The weekend marks the unofficial ringing of the opening bell of the 2012 GOP presidential contest. The Ames Straw Poll is on Saturday. The Iowa State Fair is in season. And the Ames debate is tonight. Here are “pre game” questions going into tonight’s debate for each of the relevant contenders.
1. Mitt Romney: Will he speak to Iowans?
Romney has put one foot in and one foot out in Iowa. His poll numbers remain stable. He has a base of supporters left over from his second place finish in 2008. And with Rick Perry and Sarah Palin signaling that they will enter the race, Romney may want to play in Iowa. A surprising first or second place finish in would go a long way in vanquishing his opponents. Tonight, will Romney tailor his answers toward Iowans or act as the frontrunner he is and cautiously repeat his low-risk talking points?
2. Michele Bachmann: How well can she play defense?
Unlike the last debate, Bachmann is likely to be attacked. Can she be calm and cool under the limelights as her opponents turn the heat on her?
3. Tim Pawlenty: Can he show some life and a backbone?
Pawlenty’s campaign began to derail when he looked like a wimp in New Hampshire by refusing to call Romney’s Massachusetts health care plan, “ObamneyCare,” which he did the day before when Romney was not present in the room. Will he be strong and attack Bachmann to her face? If so, will it galvanize his supporters or turn off Iowans who have a reputation for not liking people going negative?
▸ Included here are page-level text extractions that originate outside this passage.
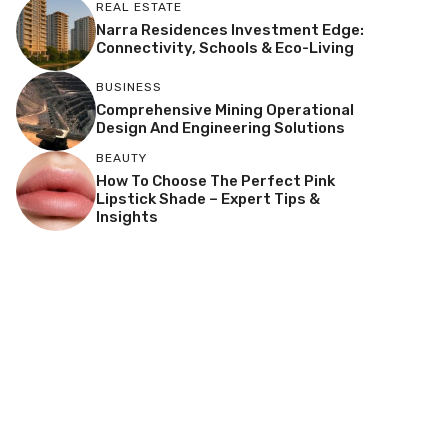
REAL ESTATE
Narra Residences Investment Edge:
Connectivity, Schools & Eco-Living
BUSINESS
Comprehensive Mining Operational
Design And Engineering Solutions
BEAUTY
How To Choose The Perfect Pink
Lipstick Shade – Expert Tips &
Insights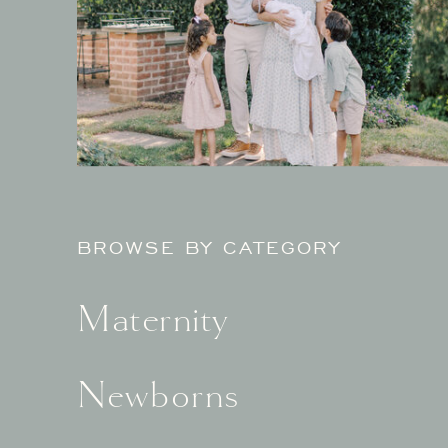
BROWSE BY CATEGORY
Maternity
Newborns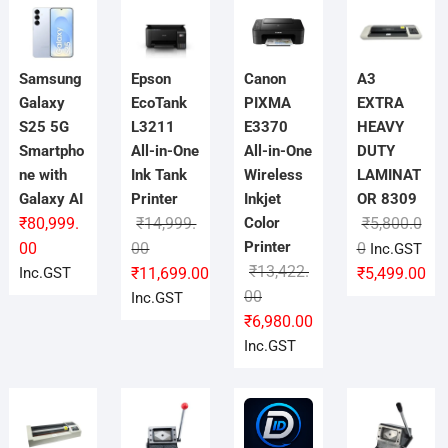
Samsung
Epson
Canon
A3
Galaxy
EcoTank
PIXMA
EXTRA
S25 5G
L3211
E3370
HEAVY
Smartpho
All-in-One
All-in-One
DUTY
ne with
Ink Tank
Wireless
LAMINAT
Galaxy AI
Printer
Inkjet
OR 8309
₹
80,999.
₹
14,999.
Color
₹
5,800.0
Original
Current
Printer
Original
Current
00
00
0
Inc.GST
price
price
₹
13,422.
price
price
Inc.GST
₹
11,699.00
₹
5,499.00
was:
is:
Original
Current
was:
is:
00
Inc.GST
₹14,999.00.
₹11,699.00.
price
price
₹5,800.00.
₹5,499.00.
₹
6,980.00
was:
is:
Inc.GST
₹13,422.00.
₹6,980.00.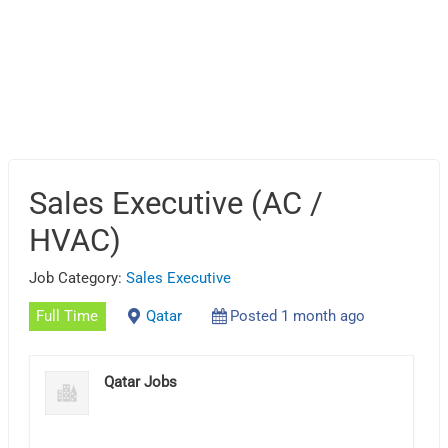
Sales Executive (AC /
HVAC)
Job Category:
Sales Executive
Full Time
Qatar
Posted 1 month ago
Qatar Jobs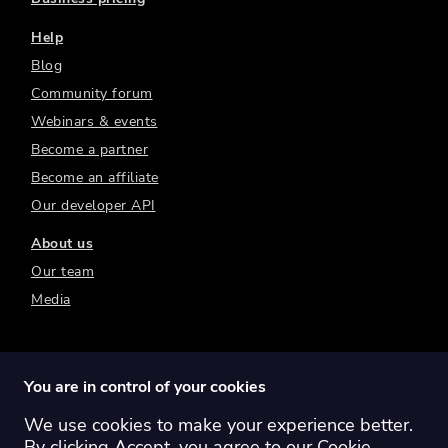
Help
Blog
Community forum
Webinars & events
Become a partner
Become an affiliate
Our developer API
About us
Our team
Media
You are in control of your cookies
We use cookies to make your experience better.
Switch region:
Global
Australia
Canada
By clicking Accept, you agree to our
Cookie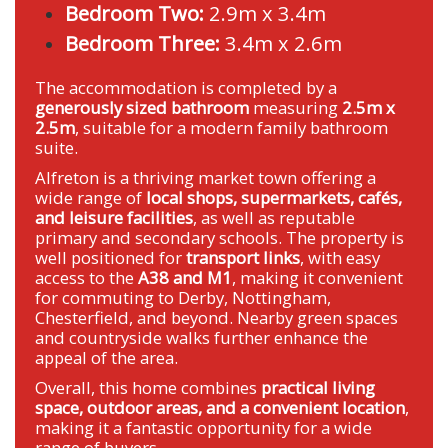
Bedroom Two:
2.9m x 3.4m
Bedroom Three:
3.4m x 2.6m
The accommodation is completed by a
generously sized bathroom
measuring
2.5m x
2.5m
, suitable for a modern family bathroom
suite.
Alfreton is a thriving market town offering a
wide range of
local shops, supermarkets, cafés,
and leisure facilities
, as well as reputable
primary and secondary schools. The property is
well positioned for
transport links
, with easy
access to the
A38 and M1
, making it convenient
for commuting to Derby, Nottingham,
Chesterfield, and beyond. Nearby green spaces
and countryside walks further enhance the
appeal of the area.
Overall, this home combines
practical living
space, outdoor areas, and a convenient location
,
making it a fantastic opportunity for a wide
range of buyers.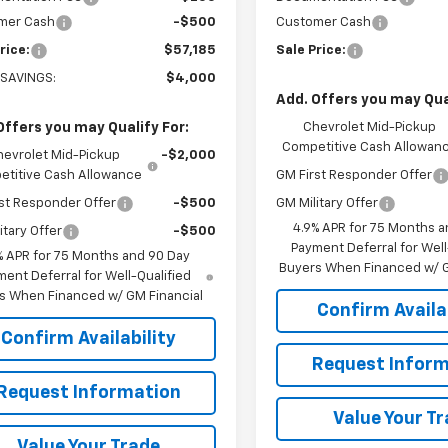
mer Cash
-$500
Customer Cash
rice:
$57,185
Sale Price:
 SAVINGS:
$4,000
Add. Offers you may Qual
Offers you may Qualify For:
Chevrolet Mid-Pickup
Competitive Cash Allowan
hevrolet Mid-Pickup
-$2,000
titive Cash Allowance
GM First Responder Offer
st Responder Offer
-$500
GM Military Offer
4.9% APR for 75 Months a
itary Offer
-$500
Payment Deferral for Well
% APR for 75 Months and 90 Day
Buyers When Financed w/ G
ent Deferral for Well-Qualified
s When Financed w/ GM Financial
Confirm Availab
Confirm Availability
Request Inform
Request Information
Value Your T
Value Your Trade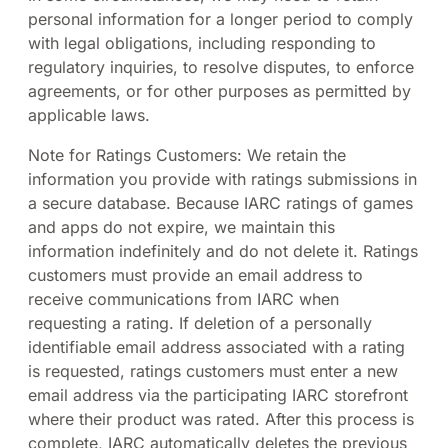
personal information for a longer period to comply
with legal obligations, including responding to
regulatory inquiries, to resolve disputes, to enforce
agreements, or for other purposes as permitted by
applicable laws.
Note for Ratings Customers: We retain the
information you provide with ratings submissions in
a secure database. Because IARC ratings of games
and apps do not expire, we maintain this
information indefinitely and do not delete it. Ratings
customers must provide an email address to
receive communications from IARC when
requesting a rating. If deletion of a personally
identifiable email address associated with a rating
is requested, ratings customers must enter a new
email address via the participating IARC storefront
where their product was rated. After this process is
complete, IARC automatically deletes the previous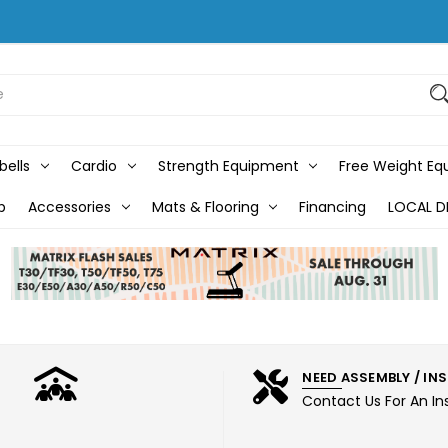
bells
Cardio
Strength Equipment
Free Weight E
b
Accessories
Mats & Flooring
Financing
LOCAL D
NEED ASSEMBLY / IN
Contact Us For An In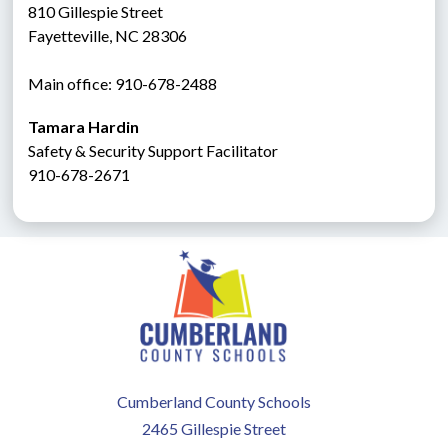
810 Gillespie Street
Fayetteville, NC 28306
Main office: 910-678-2488
Tamara Hardin
Safety & Security Support Facilitator
910-678-2671
Cumberland County Schools
2465 Gillespie Street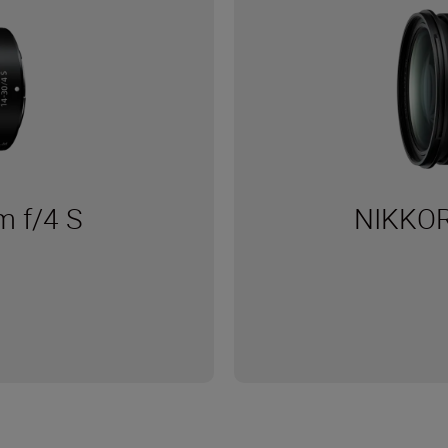
 f/4 S
NIKKOR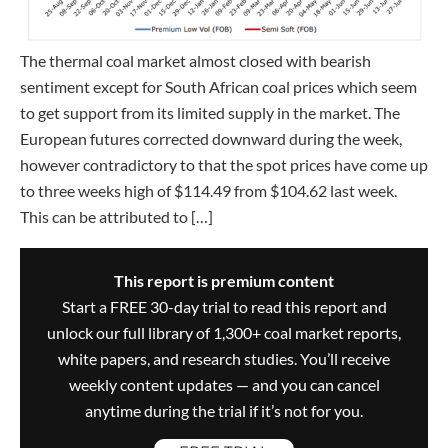
The thermal coal market almost closed with bearish
sentiment except for South African coal prices which seem
to get support from its limited supply in the market. The
European futures corrected downward during the week,
however contradictory to that the spot prices have come up
to three weeks high of $114.49 from $104.62 last week.
This can be attributed to […]
This report is premium content
Start a FREE 30-day trial to read this report and
unlock our full library of 1,300+ coal market reports,
white papers, and research studies. You’ll receive
weekly content updates — and you can cancel
anytime during the trial if it’s not for you.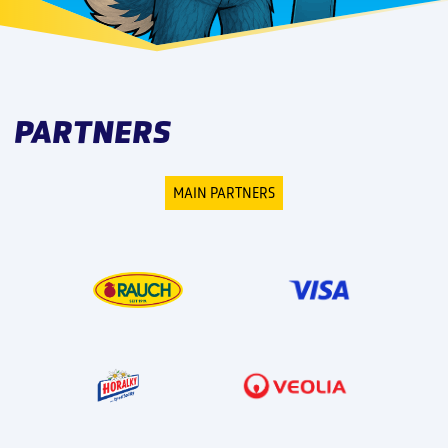
PARTNERS
MAIN PARTNERS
4. Ron Paul: Will he say something that will push him over the top at the Straw Poll?
Can he break through the clutter and sharpen his message to motivate more people to vote for him in Saturday’s Straw Poll? In past debates, Paul has sounded professorial and has not had the opportunity to remind the audience that he has been right on fiscal and some foreign policy issues and the Republican party has swung toward his views in recent years. It is safe to say that if either Pawlenty or Bachmann finish below Paul on Saturday, their campaign will be severely wounded.
5. Herman Cain: Can he combine likeability and substance?
During the first South Carolina debate, Cain was likeable and hit the right notes. He performed spectacularly well. With more top-tier contenders at the second debate, Cain struggled with policy issues, and his performance was not as good. Saturday is crucial to his campaign’s fortunes. He has generated more buzz than candidates like Pawlenty. He has a record of turning around businesses that many thought were headed toward bankruptcy, which can present a sharp contrast to President Obama. Can he combine his affability and charm with some meaty substance that will make more people not just like him, as evidenced by his consistency atop Gallup’s ‘positive intensity’ rankings, but also believe he can have a chance of winning the nomination?
6. Newt Gingrich: Can he revive his campaign?
Gingrich has been well-received in Iowa. He has said he will not go negative on other candidates. Will he give a debate performance that will get him back into the conversation as a contender?
7. Jon Huntsman: Will he attack Romney?
This is his first debate of this cycle and the first time he is on stage with other candidates. His campaign effectively starts tonight. If he doesn’t directly attack Romney to his face, he risks being branded weak like Pawlenty. Huntsman needs to knock out Romney in New Hampshire, and tonight’s debate, for him, may be directed at voters in states like New Hampshire and Florida for Huntsman has, at this point, decided not to partake in the Iowa Caucus.
8. Rick Santorum: Will he attack Perry?
Will Santorum try to hurt Perry and help himself by attacking Perry for his back and forth on issues related to gay marriage and abortion?
9. Sarah Palin: Will she make news?
She made news yesterday by announcing her bus tour will resume Friday at the Iowa State Fair. Some of her fervent supporters have joked on Twitter that she should be in attendance at the debate. Will she issue a statement, tweet something, or do something that will make news during or after the debate? Will she fact-check or provide react to anything that may be said about her during the debate?
10. Rick Perry: Will he respond to attacks?
If Perry is attacked during the debate, will he provide rapid response commentary or issue a statement defending himself? In the 24-hour media cycle, he may have to in order to define himself on his own terms as he gears up for an important announcement this Saturday at the RedState Gathering in Charleston, South Carolina.